The changes include closing some offshore processing centres and abolishing temporary protection visas (TPVs), which did not give security to boat people found to be refugees.

“This sixth vessel is a long-ignored wake-up call to Mr Rudd that his policy has been a mistake,” Mr Turnbull told reporters. He said TPVs had deterred people smugglers. “People smuggling is an industry and if they think Australia is a softer target then they will be sending more boats our way,” he said. Mr Debus denied the border regime had been softened.

“The Rudd Government has not abolished mandatory detention.
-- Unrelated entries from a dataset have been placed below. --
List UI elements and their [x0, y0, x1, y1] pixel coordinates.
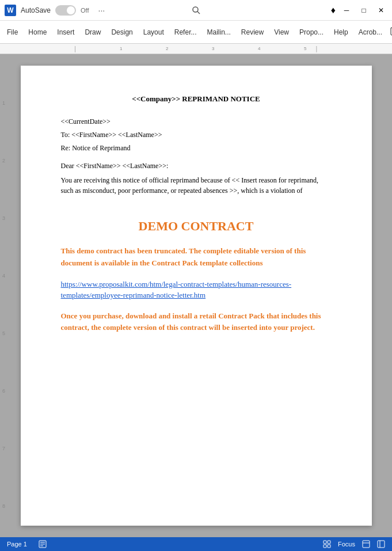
toggle-off-label: Off	[81, 7, 89, 14]
demo-contract-title: DEMO CONTRACT	[61, 219, 332, 234]
comment-button[interactable]	[388, 24, 392, 40]
tab-proposals[interactable]: Propo...	[295, 26, 328, 39]
focus-label[interactable]: Focus	[338, 541, 355, 548]
tab-home[interactable]: Home	[24, 26, 51, 39]
toggle-knob	[67, 6, 75, 14]
svg-rect-11	[328, 541, 330, 544]
focus-button[interactable]	[323, 540, 331, 548]
ruler-mark-1: 1	[120, 46, 122, 51]
tab-view[interactable]: View	[269, 26, 294, 39]
document-page[interactable]: <<Company>> REPRIMAND NOTICE <<CurrentDa…	[21, 66, 372, 526]
margin-1: 1	[2, 100, 5, 106]
main-area[interactable]: 1 2 3 4 5 6 7 8 <<Company>> REPRIMAND NO…	[0, 54, 392, 537]
svg-rect-10	[324, 541, 326, 544]
word-logo-icon: W	[5, 5, 16, 16]
svg-point-0	[193, 7, 198, 12]
page-number[interactable]: Page 1	[7, 541, 27, 548]
re-field[interactable]: Re: Notice of Reprimand	[61, 144, 332, 153]
ruler-mark-5: 5	[304, 46, 306, 51]
maximize-button[interactable]: □	[357, 4, 370, 17]
tab-insert[interactable]: Insert	[52, 26, 79, 39]
margin-2: 2	[2, 158, 5, 164]
ruler-mark-0: │	[74, 46, 77, 52]
document-title: <<Company>> REPRIMAND NOTICE	[61, 94, 332, 104]
ruler-mark-end: │	[315, 46, 318, 52]
demo-footer-text: Once you purchase, download and install …	[61, 310, 332, 335]
more-options-button[interactable]: ···	[96, 6, 108, 15]
svg-rect-13	[328, 545, 330, 548]
ribbon-right: ✏ Editing ›	[388, 24, 392, 40]
svg-rect-16	[378, 541, 385, 548]
margin-7: 7	[2, 446, 5, 451]
demo-link[interactable]: https://www.proposalkit.com/htm/legal-co…	[61, 279, 332, 301]
close-button[interactable]: ✕	[375, 4, 387, 17]
tab-layout[interactable]: Layout	[139, 26, 169, 39]
ruler-mark-4: 4	[258, 46, 260, 51]
minimize-button[interactable]: ─	[340, 4, 353, 17]
title-bar-right: ♦ ─ □ ✕	[260, 4, 387, 17]
search-icon[interactable]	[190, 4, 203, 17]
title-bar: W AutoSave Off ··· ♦ ─ □ ✕	[0, 0, 392, 21]
svg-rect-14	[363, 541, 370, 548]
ribbon: File Home Insert Draw Design Layout Refe…	[0, 21, 392, 44]
page-margin-numbers: 1 2 3 4 5 6 7 8	[0, 54, 16, 537]
svg-rect-12	[324, 545, 326, 548]
ruler-mark-2: 2	[166, 46, 168, 51]
body-text[interactable]: You are receiving this notice of officia…	[61, 175, 332, 196]
dear-field[interactable]: Dear <<FirstName>> <<LastName>>:	[61, 162, 332, 170]
status-right: Focus	[323, 540, 385, 548]
status-icon-1[interactable]	[39, 540, 47, 548]
margin-3: 3	[2, 215, 5, 221]
tab-file[interactable]: File	[2, 26, 22, 39]
margin-4: 4	[2, 273, 5, 279]
tab-design[interactable]: Design	[106, 26, 137, 39]
margin-6: 6	[2, 388, 5, 394]
to-field[interactable]: To: <<FirstName>> <<LastName>>	[61, 131, 332, 139]
autosave-toggle[interactable]	[55, 5, 76, 16]
view-icon[interactable]	[377, 540, 385, 548]
layout-icon[interactable]	[362, 540, 370, 548]
demo-truncated-text: This demo contract has been truncated. T…	[61, 245, 332, 269]
tab-mailings[interactable]: Mailin...	[202, 26, 235, 39]
margin-8: 8	[2, 503, 5, 509]
tab-review[interactable]: Review	[237, 26, 268, 39]
title-bar-left: W AutoSave Off ···	[5, 5, 132, 16]
tab-draw[interactable]: Draw	[80, 26, 105, 39]
date-field[interactable]: <<CurrentDate>>	[61, 117, 332, 126]
autosave-label: AutoSave	[21, 6, 51, 14]
ruler-mark-3: 3	[212, 46, 214, 51]
title-bar-center	[132, 4, 260, 17]
copilot-icon[interactable]: ♦	[331, 5, 336, 16]
margin-5: 5	[2, 330, 5, 336]
ruler: │ 1 2 3 4 5 │	[0, 44, 392, 54]
tab-help[interactable]: Help	[329, 26, 353, 39]
status-bar: Page 1 Focus	[0, 537, 392, 551]
tab-acrobat[interactable]: Acrob...	[354, 26, 387, 39]
tab-references[interactable]: Refer...	[170, 26, 201, 39]
svg-line-1	[197, 12, 200, 14]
These people will all be processed on Christmas Island but we will continue with our humane procedures,” he said.

“We won't be keeping people pointlessly in detention for long periods of time and we won't be detaining children.”

Immigration Minister Chris Evans has conceded that people smuggling has risen recently.

But he blamed this on increased violence in Afghanistan displacing people and smugglers using new tactics.

“We are up around 200 asylum seekers (this year),” said Mr Debus, who said weather also affected arrival numbers.

“That's about the same numbers within our migration zone last year and the year before.

“In Italy this year you had 30,000 asylum seekers and in Greece you had 20,000 asylum seekers.”

The United Nations Refugee Agency has called for calm, saying the arrivals represent a “tiny fraction” compared with others arriving around the world.

In other developments, an investigation into drug use at Villawood detention centre has been dropped by NSW Police for lack of evidence. Immigration Department figures show there have been at least 20 seizures of “prohibited substances” at Villawood in the past year and at least five at Maribyrnong.